Summer in Minnesota just isn’t for me.
Well, let me clarify, summer in Minnesota just isn’t for Mom me.
There is just something so unrealistic and high-pressure about summertime Minnesota. Everywhere I look on Facebook or Instagram or in the sky (billboards) or in magazines or on blogs, there are images of moms and their happy (not sticky-faced or overly sun-screened-white-faced, as mine generally are) children doing all kinds of things surrounding a summer bucket list: the beach, cool trips, crafts, cooking out, going to all the fun places, watching sunsets, drive-ins, national parks, state parks, endless campfires.
I love, love, LOVE the intention and heart behind the summer bucket list. I love wanting to give your children all these really cool and fun experiences, but let’s just be honest about the pressure. The pressure is too much. Too much. I cannot be the cruise director of these kids’ lives. I can barely direct my own life, let alone make sure each and every day Shepherd and Valor are making some kind of foraged craft on a picnic blanket while nibbling on homemade popsicles made from the berries we picked (ourselves!) last weekend. All before we set up our lemonade stand for charity.
It’s too much. It’s too much for me. Because, let’s be honest, with such little kids, I’m doing it all. And for what? Literally they color for like ten minutes max before someone is biting the marker tips off (Valor) and someone else is mad all the good pictures are taken (Shepherd). Play Doh? Again, maybe ten minutes before someone is eating it (Valor) and I’m tired of telling him not to.
Now, if my kids were older, like years and years older, sure. Maybe making a toilet paper roll bird feeder to hang from the porch wouldn’t seem like a gruesome, arduous task if they were older and knew what the hell was going on. But these lists and pictures and blogs are full of moms with toddlers doing this stuff. Toddlers at brunch on a patio. I don’t know where these moms are getting these toddlers, but I personally own two toddlers, and brunching with them is awful. Also expensive.
My kids are little, and honestly, it doesn’t matter what they’re doing as long as I’m present with them and doing it alongside them. We can color, sure. We can make…crafts…?…, sure. We can go pick berries and grill hot dogs over a fire and drink lemonade and run through the sprinkler and whatever else we’d put on a bucket list, or we can do what we normally do. We can play trains and play in the sandbox and I can throw chicken nuggets at them for lunch four out of five days. And you know what? They won’t know the difference so long as I’m actually doing it with them.
I love going places. I love play dates. I love activities (just ask Stephen). I love summer.
But I have little kids. And everything, every single sweet thing, is a production. Getting out the door? Literally, just getting their bodies out of the actual house, is a production. Going swimming? My God. Sunscreen and puddle jumpers and many, many commands. The park? Again, sunscreen and cups and telling Valor that if he doesn’t listen or if he runs away I will burn his blanket in front of him (his blanket = the best, most effective threat). The store? Jesus, come quick. Children’s museum? I need a friend and many coffees.

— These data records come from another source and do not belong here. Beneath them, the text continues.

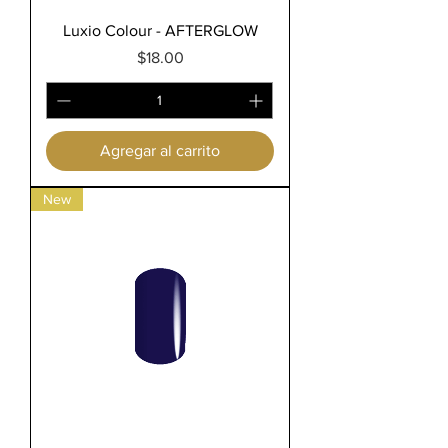
Luxio Colour - AFTERGLOW
Precio
$18.00
Agregar al carrito
New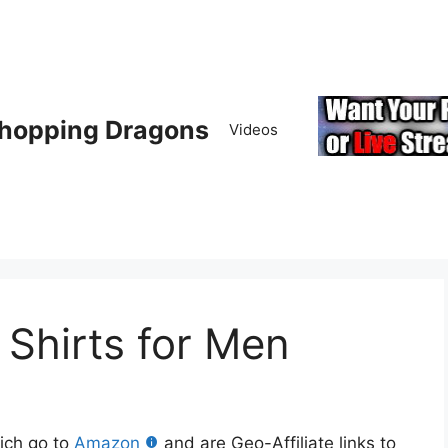
hopping Dragons
Videos
hirts for Men
hich go to
Amazon
and are Geo-Affiliate links to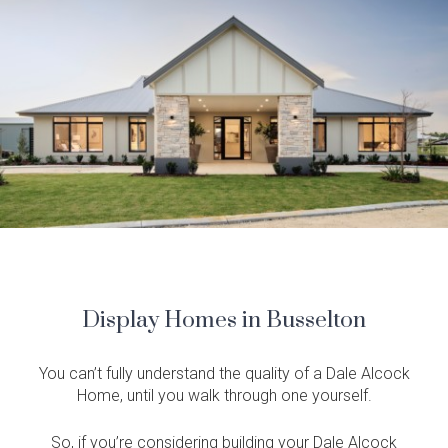
Display Homes in Busselton
You can’t fully understand the quality of a Dale Alcock
Home, until you walk through one yourself.
So, if you’re considering building your Dale Alcock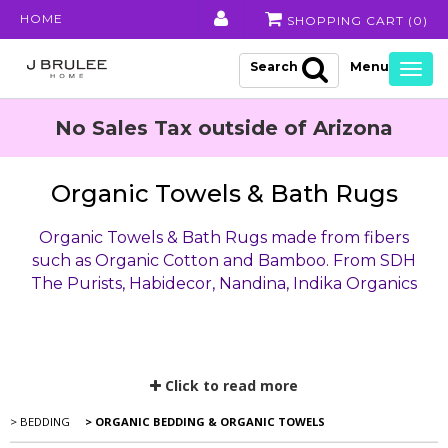
HOME
SHOPPING CART (
0
)
Search
Togg
navig
No Sales Tax outside of Arizona
Organic Towels & Bath Rugs
Organic Towels & Bath Rugs made from fibers
such as Organic Cotton and Bamboo. From SDH
The Purists, Habidecor, Nandina, Indika Organics
Click to read more
> BEDDING
> ORGANIC BEDDING & ORGANIC TOWELS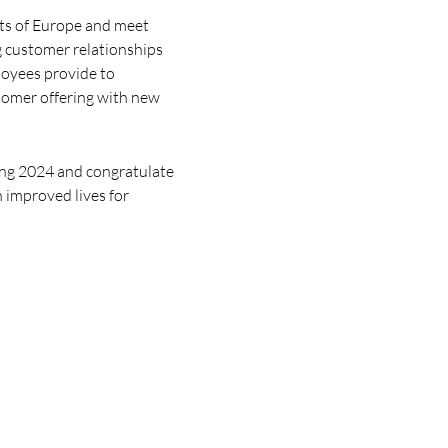
rts of Europe and meet
g customer relationships
loyees provide to
tomer offering with new
ring 2024 and congratulate
in improved lives for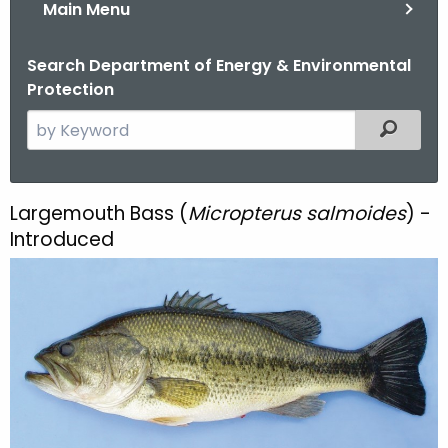
Main Menu
Search Department of Energy & Environmental
Protection
S
Filtered
e
a
r
Largemouth Bass (
Micropterus salmoides
) -
L
c
Introduced
a
h
t
r
h
g
e
e
c
u
m
r
o
r
e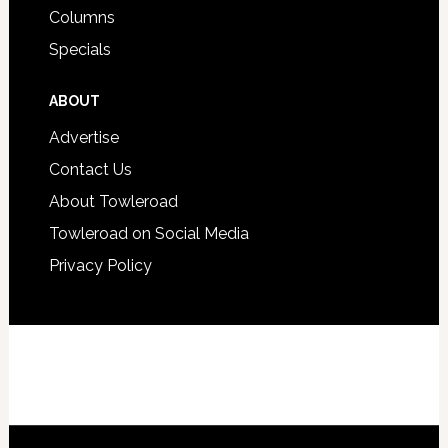
Columns
Specials
ABOUT
Advertise
Contact Us
About Towleroad
Towleroad on Social Media
Privacy Policy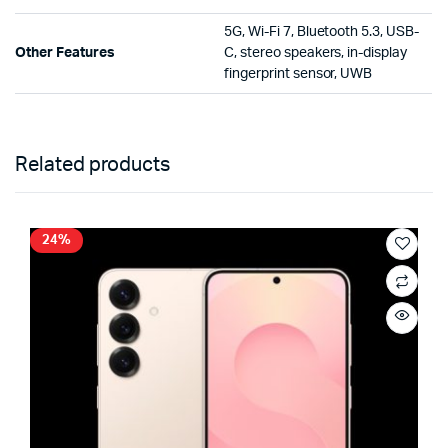
5G, Wi-Fi 7, Bluetooth 5.3, USB-
Other Features
C, stereo speakers, in-display
fingerprint sensor, UWB
Related products
24%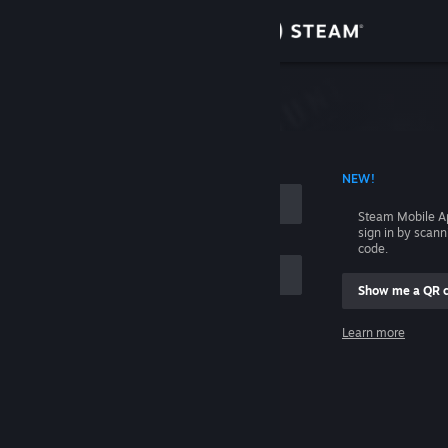
Sign in
Store
Community
 ACCOUNT NAME
NEW!
About
Steam Mobile A
sign in by scan
Support
code.
Show me a QR 
Change language
me
Learn more
Get the Steam Mobile App
Sign in
View desktop website
Help, I can't sign in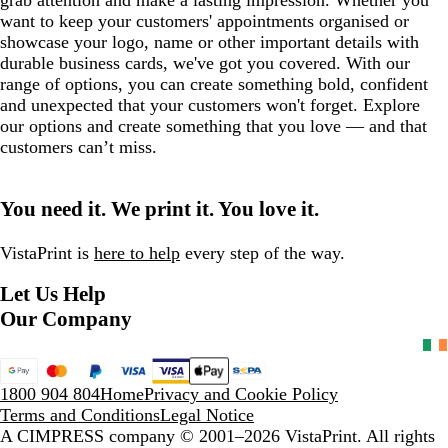
want to keep your customers' appointments organised or
showcase your logo, name or other important details with
durable business cards, we've got you covered. With our
range of options, you can create something bold, confident
and unexpected that your customers won't forget. Explore
our options and create something that you love — and that
customers can’t miss.
You need it. We print it. You love it.
VistaPrint is
here to help
every step of the way.
Let Us Help
Our Company
1800 904 804
Home
Privacy and Cookie Policy
Terms and Conditions
Legal Notice
A CIMPRESS company
© 2001–2026 VistaPrint. All rights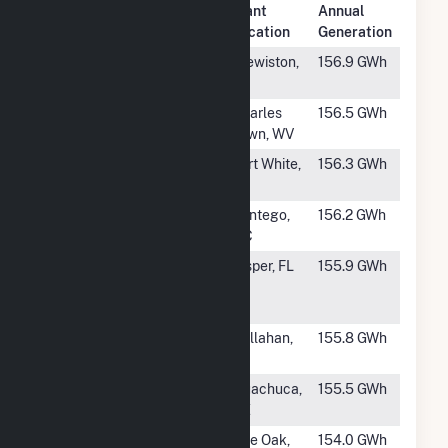
Plant
Annual
Rank
Plant Name
Location
Generation
#636
Caloosahatchee
Clewiston,
156.9 GWh
FL
#637
Blake Solar
Charles
156.5 GWh
Plant
Town, WV
#638
Columbia Solar
Fort White,
156.3 GWh
Power Plant
FL
#639
Wilkinson Solar
Pantego,
156.2 GWh
LLC
NC
#640
Twin Rivers
Jasper, FL
155.9 GWh
Solar Power
Plant
#641
Thomas Creek
Callahan,
155.8 GWh
FL
#642
Babacomari
Huachuca,
155.5 GWh
Solar
AZ
#643
Echo River
Live Oak,
154.0 GWh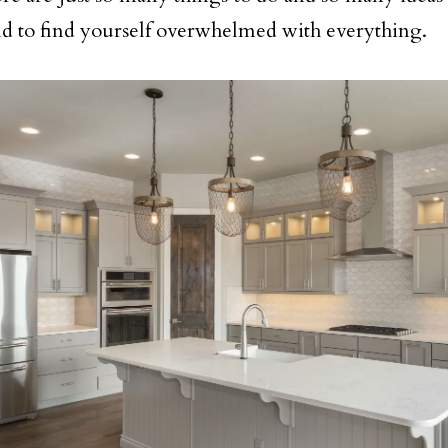
d to find yourself overwhelmed with everything.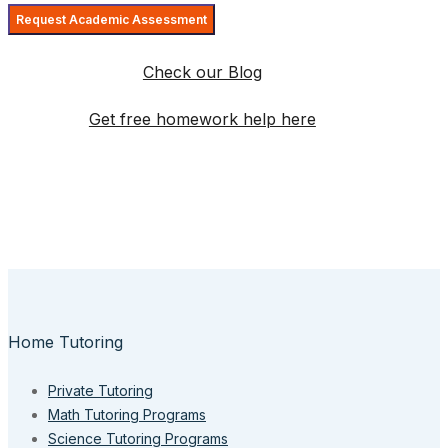
Check our Blog
Get free homework help here
Home Tutoring
Private Tutoring
Math Tutoring Programs
Science Tutoring Programs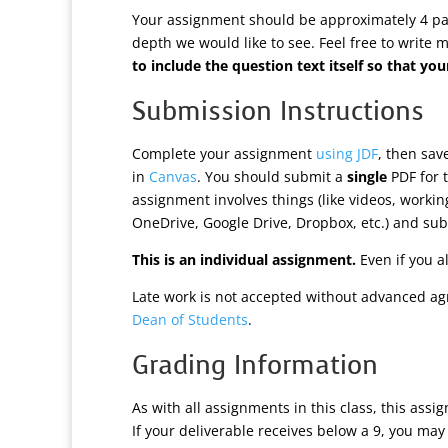
Your assignment should be approximately 4 page
depth we would like to see. Feel free to write 
to include the question text itself so that 
Submission Instructions
Complete your assignment
using JDF
, then sa
in
Canvas
. You should submit a
single
PDF for t
assignment involves things (like videos, worki
OneDrive, Google Drive, Dropbox, etc.) and subm
This is an individual assignment.
Even if you a
Late work is not accepted without advanced ag
Dean of Students
.
Grading Information
As with all assignments in this class, this assi
If your deliverable receives below a 9, you may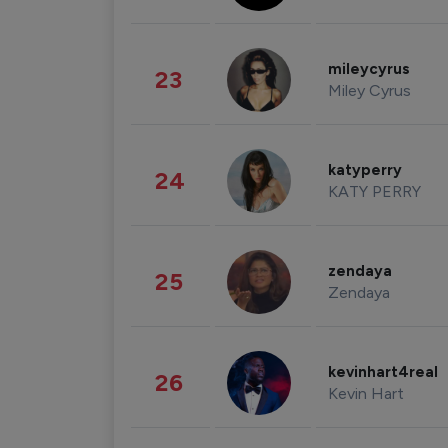
mileycyrus
23
Miley Cyrus
katyperry
24
KATY PERRY
zendaya
25
Zendaya
kevinhart4real
26
Kevin Hart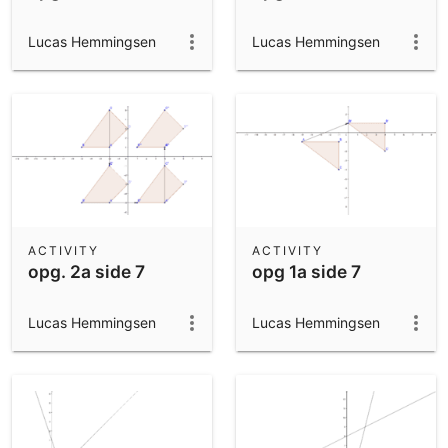
Lucas Hemmingsen
Lucas Hemmingsen
ACTIVITY
ACTIVITY
opg. 2a side 7
opg 1a side 7
Lucas Hemmingsen
Lucas Hemmingsen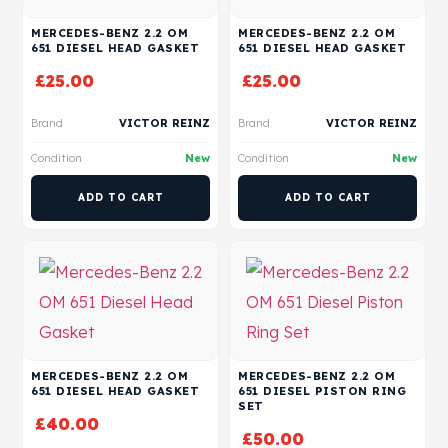
MERCEDES-BENZ 2.2 OM
MERCEDES-BENZ 2.2 OM
651 DIESEL HEAD GASKET
651 DIESEL HEAD GASKET
£
25.00
£
25.00
Brand
VICTOR REINZ
Brand
VICTOR REINZ
Condition
New
Condition
New
ADD TO CART
ADD TO CART
MERCEDES-BENZ 2.2 OM
MERCEDES-BENZ 2.2 OM
651 DIESEL HEAD GASKET
651 DIESEL PISTON RING
SET
£
40.00
£
50.00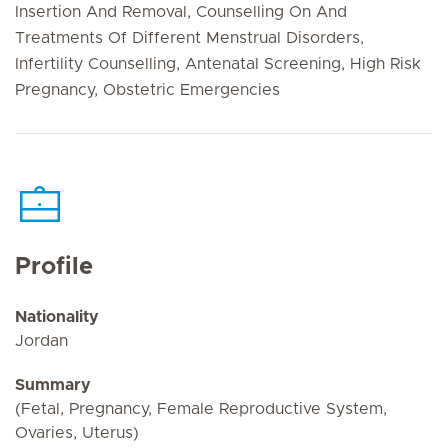
Insertion And Removal, Counselling On And
Treatments Of Different Menstrual Disorders,
Infertility Counselling, Antenatal Screening, High Risk
Pregnancy, Obstetric Emergencies
Profile
Nationality
Jordan
Summary
(Fetal, Pregnancy, Female Reproductive System,
Ovaries, Uterus)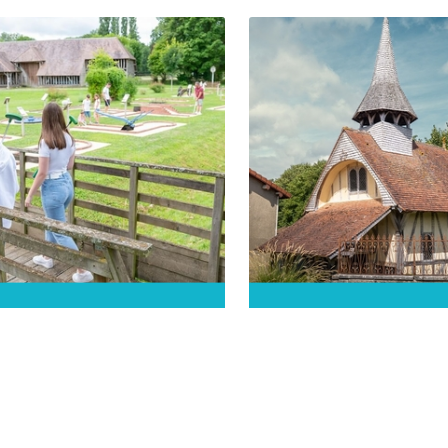
 local villager, a bit of a
Discover the history of th
ip, tell you the story of
charming village with its
aines-Dhuys! Follow the
remarkable architecture!
o-guided tour and discover
the secrets of yesteryear in the
DÉCOUVRIR
n Venice of the Aube.
DÉCOUVRIR
omusée de la Forêt
Chapelle Saint-Je
Orient
Soulaines-Dhuys
rienne-la-Vieille
Soulaines-Dhuys
for 2026: Discover the
The Saint-Jean chapel is n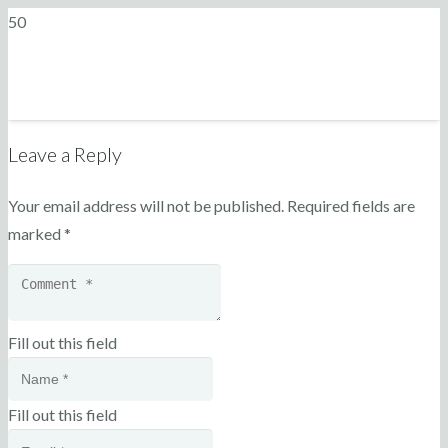
Leave a Reply
Your email address will not be published.
Required fields are
marked
*
Fill out this field
Fill out this field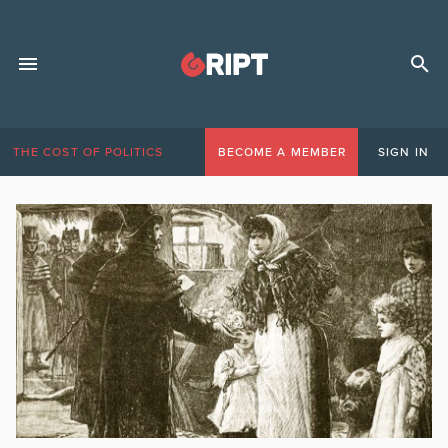
THE COST OF POLITICS
BECOME A MEMBER
SIGN IN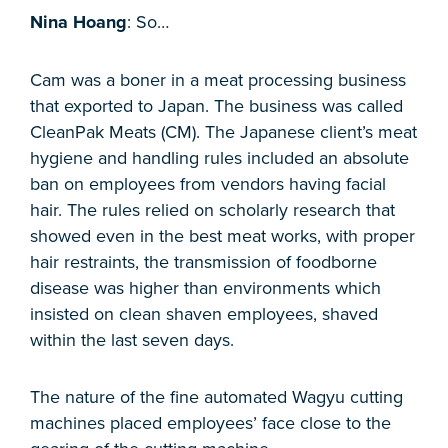
Nina Hoang
: So…
Cam was a boner in a meat processing business
that exported to Japan. The business was called
CleanPak Meats (CM). The Japanese client’s meat
hygiene and handling rules included an absolute
ban on employees from vendors having facial
hair. The rules relied on scholarly research that
showed even in the best meat works, with proper
hair restraints, the transmission of foodborne
disease was higher than environments which
insisted on clean shaven employees, shaved
within the last seven days.
The nature of the fine automated Wagyu cutting
machines placed employees’ face close to the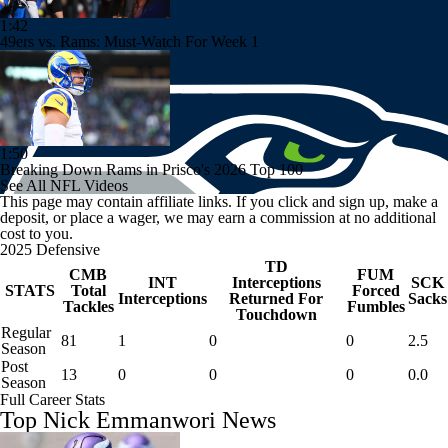
1:42
49ers vs. Rams: Must-Watch For Week 1
1:50
Breaking Down Rams in Prisco's 2026 Top 100
See All NFL Videos
This page may contain affiliate links. If you click and sign up, make a
deposit, or place a wager, we may earn a commission at no additional
cost to you.
2025 Defensive
TD
CMB
FUM
INT
Interceptions
SCK
STATS
Total
Forced
Interceptions
Returned For
Sacks
Tackles
Fumbles
Touchdown
Regular
81
1
0
0
2.5
Season
Post
13
0
0
0
0.0
Season
Full Career Stats
Top Nick Emmanwori News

The point is that regular, non-bucket list items are enough. And honestly? They don’t care. Sure, they love the museum and if I let them live in a pool they would, but more than all that, they want me to play with them. That’s it.
It’s just me they want.
They want my lap and a book. The same book, over and over and over again, in silly voices and funny noises.
They want me to talk to them about their cars. Where are we driving, Lightening McQueen? Oh no! Are you stuck in the mud, truck? Let’s call the tow truck!
They want to build a super big tower from blocks and then kick it down.
They want to play Mommy Dinosaur and Mommy Robot.
They want me to ‘back it up’ (it’s what you think it is) and bonk them down with my booty butt.
That’s what they want.
I’m deep in my little-kids season. We’re tied to nap times. We walk slow and throw tantrums and can’t actually swim and don’t do that great at brunch establishments.
And all that’s more than okay.
So, the rest of this Minnesota Summer, I’m going to stay in my lane and be cool. My lane of nap times and early bed times, normal picnics in Ziplocs with cheese not cut in shapes, afternoons in the fishy pool and turtle sandbox in our backyard, and a couple special outings when Daddy is home and Mommy won’t kill anyone.
And I’m going to do the one thing that will for sure blow my kids’ mind: show up. I’ll be as present as I can be and read the book and make the ambulance noise and stack the tower and get in the pool.
Someday soon, we’ll make bucket lists and they’ll have an active role in planning things and executing stuff. But for now, we’re small. And small’s more than fine.